I have never played 4ed but would like to give it a try. However, 3.5 is old hat and would be welcome too. I live in Costa Mesa and could maybe host some of the games at my place. But for only playing in-person once a month, a bit of a drive wouldn't be a problem.

This is a concept in progress so please throw in some ideas if you are interested, or might be interested. Ideally, I would like to start playing some time over the holidays because I will have some leave to use and can be flexible in arranging the first couple of game sessions.


----------



## Aeric (Oct 31, 2009)

Do you DM?  If so, I may have just what you're looking for.

My group disbanded when we ran out of people willing to run games; two of them (husband and wife) live in Costa Mesa, and they would usually host, so the rest of us are used to the commute.  There were/are five of us; two are veteran gamers and three are fairly new (started gaming with 4E).  I know of at least one other person who is hungry to game again, too, and she is a vet.  Ages range from mid 20s to mid 30s, and we all have similarly busy lives, so the schedule wouldn't be an issue.

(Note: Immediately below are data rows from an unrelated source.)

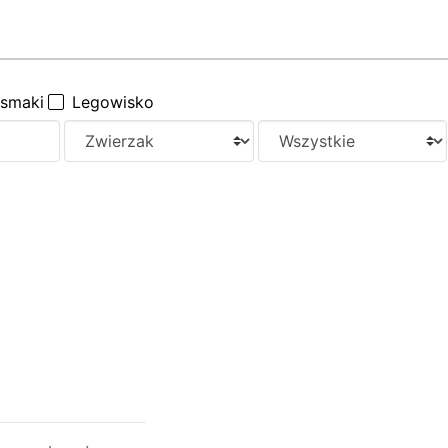
ysmaki
Legowisko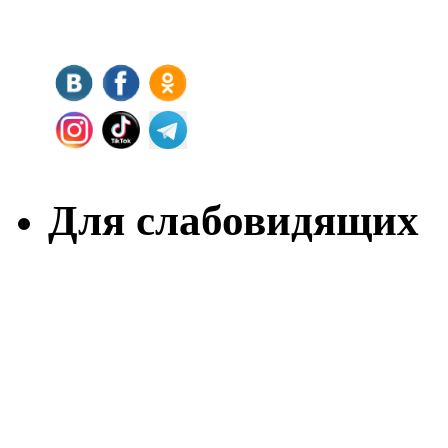
Для слабовидящих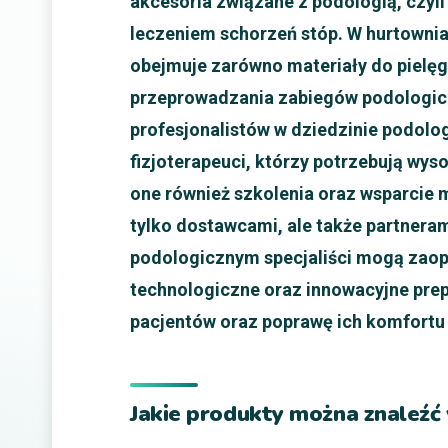
akcesoria związane z podologią, czyl
leczeniem schorzeń stóp. W hurtownia
obejmuje zarówno materiały do pielęgn
przeprowadzania zabiegów podologicz
profesjonalistów w dziedzinie podolog
fizjoterapeuci, którzy potrzebują wyso
one również szkolenia oraz wsparcie m
tylko dostawcami, ale także partner
podologicznym specjaliści mogą zaop
technologiczne oraz innowacyjne prep
pacjentów oraz poprawę ich komfortu 
Jakie produkty można znaleźć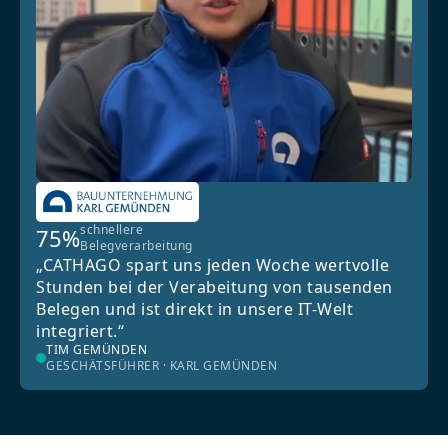
schnellere
75%
Belegverarbeitung
„CATHAGO spart uns jeden Woche wertvolle
Stunden bei der Verabeitung von tausenden
Belegen und ist direkt in unsere IT-Welt
integriert.“
TIM GEMÜNDEN
GESCHÄTSFÜHRER · KARL GEMÜNDEN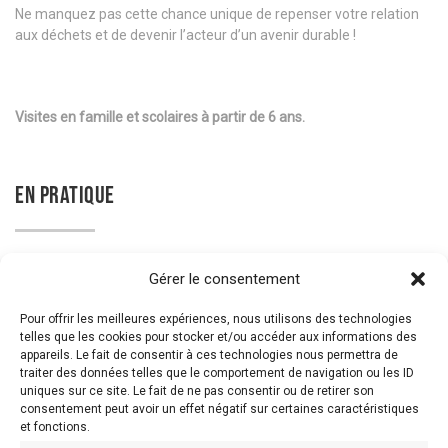
Ne manquez pas cette chance unique de repenser votre relation
aux déchets et de devenir l’acteur d’un avenir durable !
Visites en famille et scolaires à partir de 6 ans.
EN PRATIQUE
Tarif: prix de l'entrée du site +3€ pour l'expo temporaire "Homo
Gérer le consentement
Détritus" (y compris les dimanches gratuits)
Pour offrir les meilleures expériences, nous utilisons des technologies
Vous avez besoin d'une information complémentaire ou de
telles que les cookies pour stocker et/ou accéder aux informations des
réserver une visite scolaire?
appareils. Le fait de consentir à ces technologies nous permettra de
traiter des données telles que le comportement de navigation ou les ID
Téléphonez au 071298930 du mardi au vendredi de 9h à 17h ou
uniques sur ce site. Le fait de ne pas consentir ou de retirer son
consentement peut avoir un effet négatif sur certaines caractéristiques
envoyez un mail à reservation@leboisducazier.be.
et fonctions.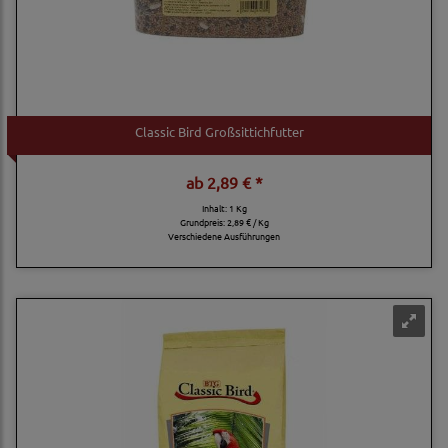
Classic Bird Großsittichfutter
ab
2,89 € *
Inhalt: 1 Kg
Grundpreis:
2,89 € / Kg
Verschiedene Ausführungen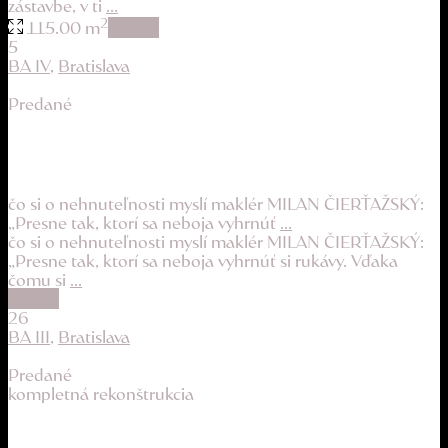
zástavbe, v ti
...
2
115.00 m
details
5
BA IV
,
Bratislava
Predané
kus lesa pre tých, ktorí sa neboja…
29.900 €
čo si o nehnuteľnosti myslí maklér MILAN ČIERŤAŽSKÝ:
„Presne tak, ktorí sa neboja vyhrnúť
...
čo si o nehnuteľnosti myslí maklér MILAN ČIERŤAŽSKÝ:
„Presne tak, ktorí sa neboja vyhrnúť si rukávy. Vďaka
čomu si
...
details
26
BA III
,
Bratislava
Predané
kompletná rekonštrukcia
veľký, zrekonštruovaný, zaujímavý byt v TOP ...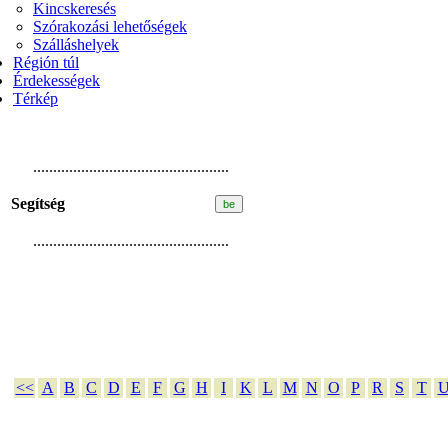
Kincskeresés
Szórakozási lehetőségek
Szálláshelyek
Régión túl
Érdekességek
Térkép
.................................................
Segítség
.................................................
<<
A
B
C
D
E
F
G
H
I
K
L
M
N
O
P
R
S
T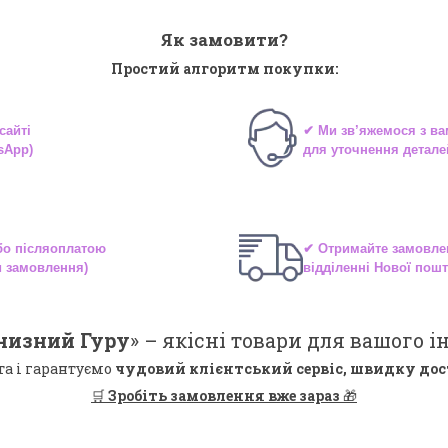
Як замовити?
Простий алгоритм покупки:
сайті
✔ Ми зв’яжемося з в
sApp)
для уточнення детале
або
післяоплатою
✔ Отримайте замовле
и замовлення)
відділенні
Нової пошт
низний Гуру
» –
якісні
товари для вашого ін
та і гарантуємо
чудовий клієнтський сервіс, швидку дос
🛒
Зробіть замовлення вже зараз
🎁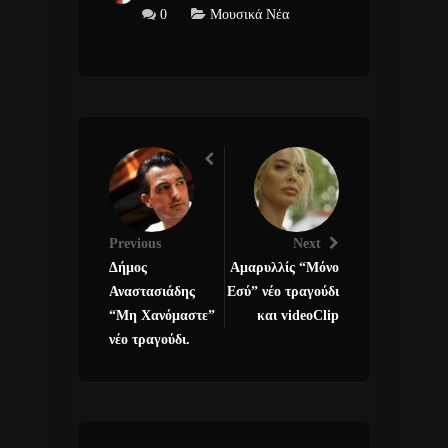
0
Μουσικά Νέα
Previous
Next
Δήμος
Αμαρυλλίς “Μόνο
Αναστασιάδης
Εσύ” νέο τραγούδι
“Μη Χανόμαστε”
και videoClip
νέο τραγούδι.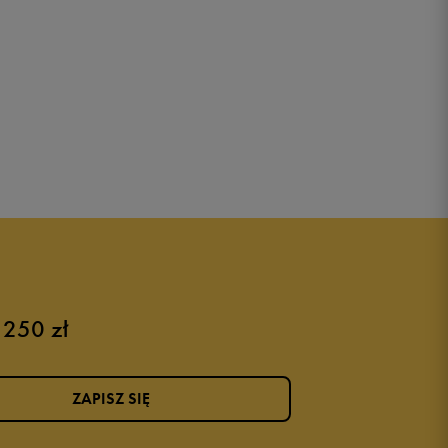
 250 zł
ZAPISZ SIĘ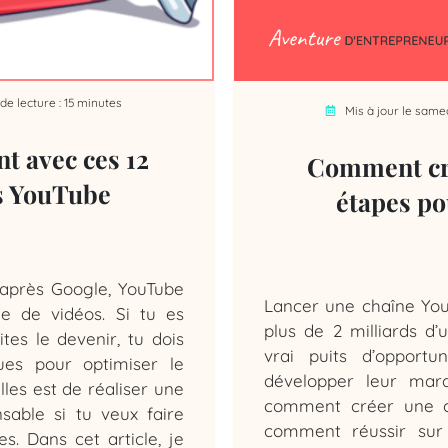
e lecture : 15 minutes
Mis à jour le same
t avec ces 12
Comment cré
s YouTube
étapes p
près Google, YouTube
Lancer une chaîne You
e de vidéos. Si tu es
plus de 2 milliards d’
es le devenir, tu dois
vrai puits d’opportu
ues pour optimiser le
développer leur mar
les est de réaliser une
comment créer une c
sable si tu veux faire
comment réussir sur
s. Dans cet article, je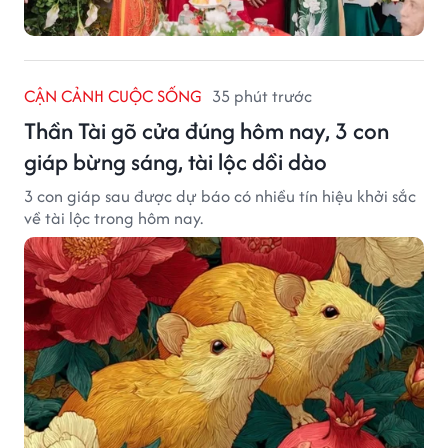
CẬN CẢNH CUỘC SỐNG
35 phút trước
Thần Tài gõ cửa đúng hôm nay, 3 con
giáp bừng sáng, tài lộc dồi dào
3 con giáp sau được dự báo có nhiều tín hiệu khởi sắc
về tài lộc trong hôm nay.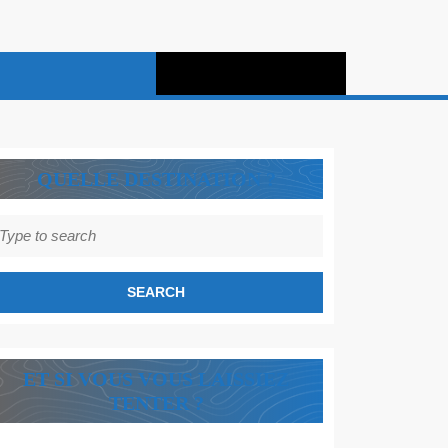
QUELLE DESTINATION ?
earch
r:
ET SI VOUS VOUS LAISSIEZ
TENTER ?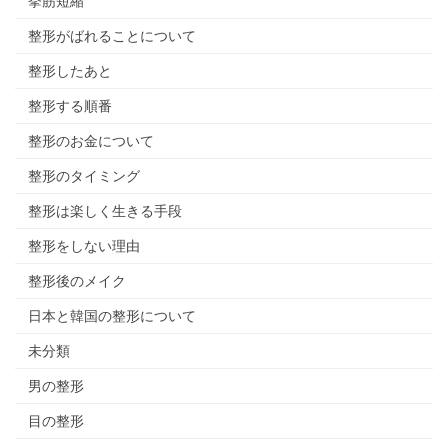
挙筋短縮
整形がばれることについて
整形したあと
整形する順番
整形のお金について
整形のタイミング
整形は楽しく生きる手段
整形をしない理由
整形後のメイク
日本と韓国の整形について
未分類
男の整形
目の整形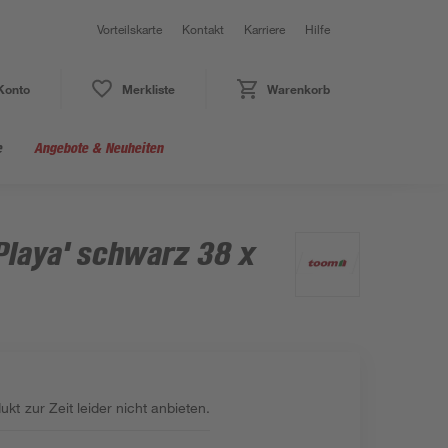
Vorteilskarte
Kontakt
Karriere
Hilfe
Konto
Merkliste
Warenkorb
e
Angebote & Neuheiten
Playa' schwarz 38 x
kt zur Zeit leider nicht anbieten.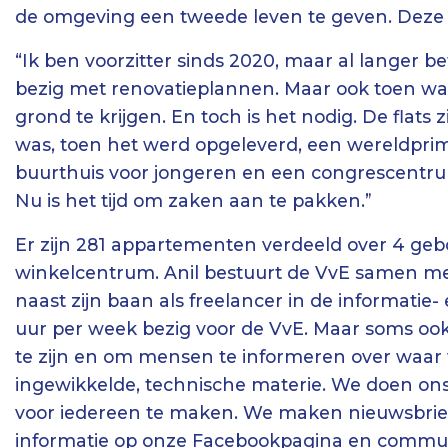
de omgeving een tweede leven te geven. Deze 
“Ik ben voorzitter sinds 2020, maar al langer be
bezig met renovatieplannen. Maar ook toen wa
grond te krijgen. En toch is het nodig. De flats
was, toen het werd opgeleverd, een wereldprim
buurthuis voor jongeren en een congrescentrum i
Nu is het tijd om zaken aan te pakken.”
Er zijn 281 appartementen verdeeld over 4 geb
winkelcentrum. Anil bestuurt de VvE samen met 3
naast zijn baan als freelancer in de informatie- 
uur per week bezig voor de VvE. Maar soms ook
te zijn en om mensen te informeren over waar 
ingewikkelde, technische materie. We doen ons 
voor iedereen te maken. We maken nieuwsbrieven
informatie op onze Facebookpagina en commu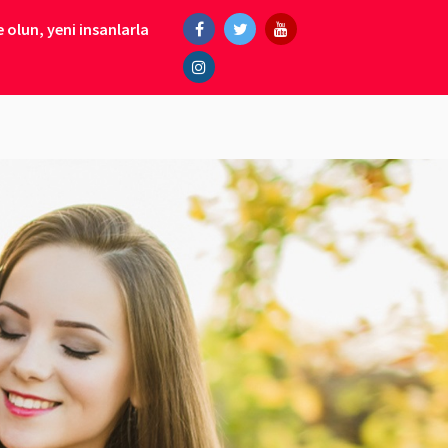
 olun, yeni insanlarla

If you're up for running a game for a group of strangers, let me know and I'll run it by the others.


----------



## yestotom (Oct 31, 2009)

This sounds good! I sent you a private message with my e-mail contact info.


----------



## yestotom (Nov 11, 2009)

It looks like we now have a group of 4....enough to start a game soon. If anyone else wants to join in, just let me know.


----------



## Juantnsoup (Nov 12, 2009)

*AD&D 2nd Ed in Inland Empire*

If it interests any of you, I started a new 2nd Ed campaign in the Norco/Corona area (new Riverside). We started 11/7 and next meeting is for 11/21. We are playing the Greyhawk Post Wars Campaign starting in 585 CY
So far 3 of us, we are talking to a potential 2-3 other players, but nothing confirmed with them. Prefer experienced players but open to anyone that holds a real interest in playing a more classic Gary Gygax style of AD&D with many of the upgrades of 2nd Edition. 
We have an awesome 2nd Ed room with all the perks; tons of minis, just about all of the books, and some 3D settings. We will be playing many of the classic AD&D modules and I will be updating them to fit within the campaign setting


----------